Processed and saved batch 1/128
Processed and saved batch 2/128
Processed and saved batch 3/128
Processed and saved batch 4/128
Processed and saved batch 5/128
Processed and saved batch 6/128
Processed and saved batch 7/128
Processed and saved batch 8/128
Processed and saved batch 9/128
Processed and saved batch 10/128
Processed and saved batch 11/128
Processed and saved batch 12/128
Processed and saved batch 13/128
Processed and saved batch 14/128
Processed and saved batch 15/128
Processed and saved batch 16/128
Processed and saved batch 17/128
Processed and saved batch 18/128
Processed and saved batch 19/128
Processed and saved batch 20/128
Processed and saved batch 21/128
Processed and saved batch 22/128
Processed and saved batch 23/128
Processed and saved batch 24/128
Processed and saved batch 25/128
Processed and saved batch 26/128
Processed and saved batch 27/128
Processed and saved batch 28/128
Processed and saved batch 29/128
Processed and saved batch 30/128
Processed and saved

### Problem 6. Predictions (1 point)
Finally, you're ready to get into the meat of the problem. Obtain predictions from your model and evaluate them. This will likely involve manual work to decide how the returned classes relate to the original ones.

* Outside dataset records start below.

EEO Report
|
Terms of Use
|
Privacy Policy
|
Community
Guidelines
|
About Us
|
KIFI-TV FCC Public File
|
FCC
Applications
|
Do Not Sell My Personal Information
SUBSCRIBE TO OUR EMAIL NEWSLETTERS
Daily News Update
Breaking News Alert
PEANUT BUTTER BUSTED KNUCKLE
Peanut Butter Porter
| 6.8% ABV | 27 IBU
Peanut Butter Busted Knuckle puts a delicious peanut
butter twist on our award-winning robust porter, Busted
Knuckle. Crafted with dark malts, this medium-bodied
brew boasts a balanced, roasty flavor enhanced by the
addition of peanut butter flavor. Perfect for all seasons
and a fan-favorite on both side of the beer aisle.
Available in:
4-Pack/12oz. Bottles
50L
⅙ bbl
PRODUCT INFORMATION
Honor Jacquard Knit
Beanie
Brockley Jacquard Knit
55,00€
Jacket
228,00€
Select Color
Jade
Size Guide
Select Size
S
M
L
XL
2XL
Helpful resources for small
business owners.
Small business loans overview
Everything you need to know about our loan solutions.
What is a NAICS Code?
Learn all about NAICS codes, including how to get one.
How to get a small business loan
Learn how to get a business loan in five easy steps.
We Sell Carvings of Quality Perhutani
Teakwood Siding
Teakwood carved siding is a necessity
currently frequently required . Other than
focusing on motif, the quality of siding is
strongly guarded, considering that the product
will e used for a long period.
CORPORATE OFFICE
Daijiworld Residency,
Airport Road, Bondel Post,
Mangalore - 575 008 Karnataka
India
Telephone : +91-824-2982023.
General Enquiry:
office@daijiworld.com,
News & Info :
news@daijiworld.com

Create a [confusion matrix](https://en.wikipedia.org/wiki/Confusion_matrix) to evaluate the classification.

In [42]:
def load_preprocessed_images(image_dir):
    image_files = [f for f in os.listdir(image_dir) if f.endswith('.npy')]
    images = [np.load(os.path.join(image_dir, f)) for f in image_files]
    return np.array(images), image_files

preprocessed_dir = 'preprocessed_images'
images, image_files = load_preprocessed_images(preprocessed_dir)

model = ResNet50(weights='imagenet')

model.summary()

### Problem 7. Grayscale (1 point)
Converting the images to grayscale should affect the classification negatively, as we lose some of the color information.

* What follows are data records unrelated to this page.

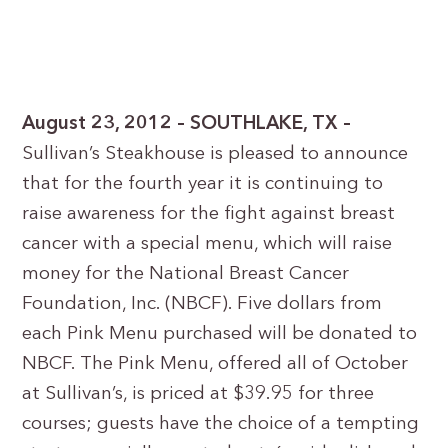
August 23, 2012 – SOUTHLAKE, TX –
Sullivan’s Steakhouse is pleased to announce
that for the fourth year it is continuing to
raise awareness for the fight against breast
cancer with a special menu, which will raise
money for the National Breast Cancer
Foundation, Inc. (NBCF). Five dollars from
each Pink Menu purchased will be donated to
NBCF. The Pink Menu, offered all of October
at Sullivan’s, is priced at $39.95 for three
courses; guests have the choice of a tempting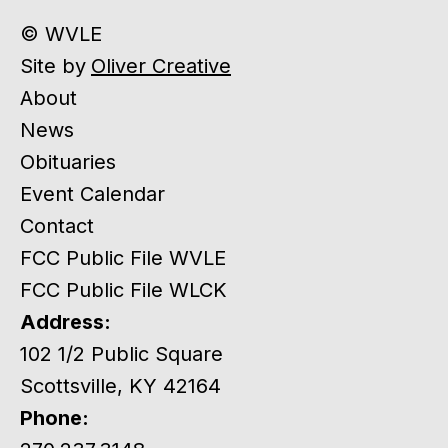
© WVLE
Site by
Oliver Creative
About
News
Obituaries
Event Calendar
Contact
FCC Public File WVLE
FCC Public File WLCK
Address:
102 1/2 Public Square
Scottsville, KY 42164
Phone: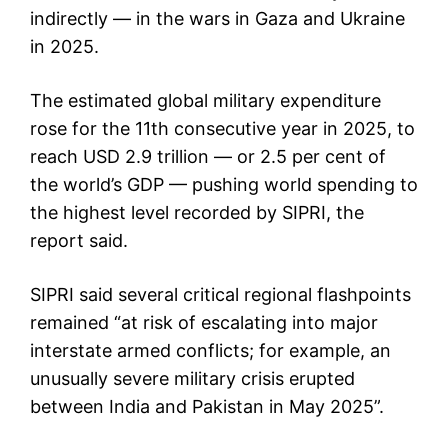
indirectly — in the wars in Gaza and Ukraine
in 2025.
The estimated global military expenditure
rose for the 11th consecutive year in 2025, to
reach USD 2.9 trillion — or 2.5 per cent of
the world’s GDP — pushing world spending to
the highest level recorded by SIPRI, the
report said.
SIPRI said several critical regional flashpoints
remained “at risk of escalating into major
interstate armed conflicts; for example, an
unusually severe military crisis erupted
between India and Pakistan in May 2025”.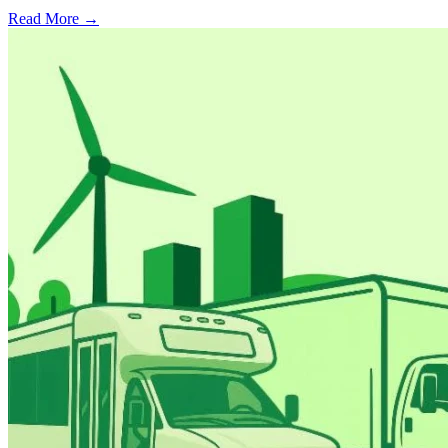
Read More →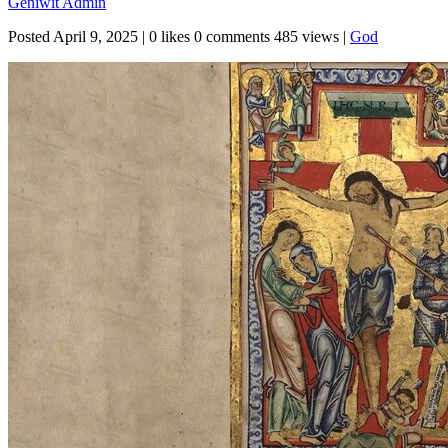
Geniwit Admin
Posted
April 9, 2025
|
0 likes
0 comments
485 views
|
God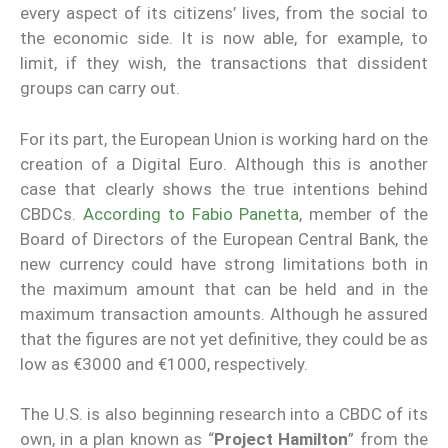
every aspect of its citizens’ lives, from the social to
the economic side. It is now able, for example, to
limit, if they wish, the transactions that dissident
groups can carry out.
For its part, the European Union is working hard on the
creation of a Digital Euro. Although this is another
case that clearly shows the true intentions behind
CBDCs.
According to Fabio Panetta
, member of the
Board of Directors of the European Central Bank, the
new currency could have strong limitations both in
the maximum amount that can be held and in the
maximum transaction amounts. Although he assured
that the figures are not yet definitive, they could be as
low as €3000 and €1000, respectively.
The U.S. is also beginning research into a CBDC of its
own, in a plan known as “
Project Hamilton
” from the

Find a way to preprocess the images to grayscale (using what you already have in Problem 4 and 5), pass them to the model, and compare the classification results to the previous ones.

### Problem 8. Deep image features (1 point)
Find a way to extract one-dimensional vectors (features) for each (non-grayscale) image, using your model. This is typically done by "short-circuiting" the model output to be an intermediate layer, while keeping the input the same. 

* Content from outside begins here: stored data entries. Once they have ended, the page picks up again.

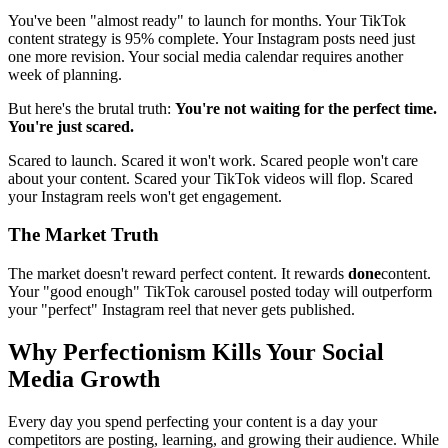
You've been "almost ready" to launch for months. Your TikTok
content strategy is 95% complete. Your Instagram posts need just
one more revision. Your social media calendar requires another
week of planning.
But here's the brutal truth:
You're not waiting for the perfect time.
You're just scared.
Scared to launch. Scared it won't work. Scared people won't care
about your content. Scared your TikTok videos will flop. Scared
your Instagram reels won't get engagement.
The Market Truth
The market doesn't reward perfect content. It rewards
done
content.
Your "good enough" TikTok carousel posted today will outperform
your "perfect" Instagram reel that never gets published.
Why Perfectionism Kills Your Social
Media Growth
Every day you spend perfecting your content is a day your
competitors are posting, learning, and growing their audience. While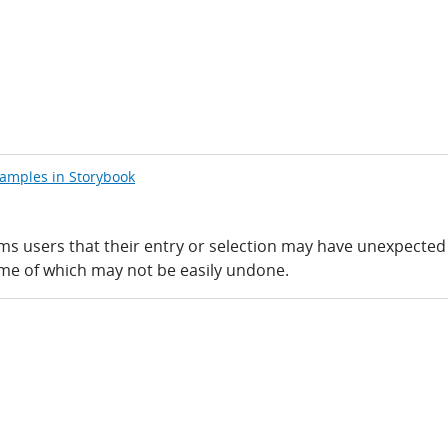
xamples in Storybook
rms users that their entry or selection may have unexpected
ome of which may not be easily undone.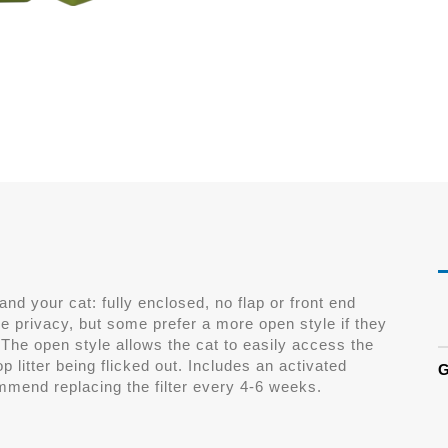
 and your cat: fully enclosed, no flap or front end
e privacy, but some prefer a more open style if they
 The open style allows the cat to easily access the
op litter being flicked out. Includes an activated
G
mmend replacing the filter every 4-6 weeks.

In case the outputs (also called feature maps) have different shapes, you can flatten them in different ways. Try to not create huge vectors; the goal is to have a relatively short sequence of numbers which describes each image.

You may find a tutorial like [this](https://towardsdatascience.com/exploring-feature-extraction-with-cnns-345125cefc9a) pretty useful but note your implementation will depend on what model (and framework) you've decided to use.

It's a good idea to save these as one or more files, so you'll spare yourself a ton of preprocessing.

### Problem 9. Putting deep image features to use (1 points)
Try to find similar images, using a similarity metric on the features you got in the previous problem. Two good metrics are `mean squared error` and `cosine similarity`. How do they work? Can you spot images that look too similar? Can you explain why?

\* If we were to take Fourier features (in a similar manner, these should be a vector of about the same length), how do they compare to the deep features; i.e., which features are better to "catch" similar images?

### * Problem 10. Explore, predict, and evaluate further
You can do a ton of things here, at your desire. For example, how does masking different areas of the image affect classification - a method known as **saliency map** ([info](https://en.wikipedia.org/wiki/Saliency_map))? Can we detect objects? Can we significantly reduce the number of features (keeping the quality) that we get? Can we reliably train a model to predict our own classes? We'll look into these in detail in the future.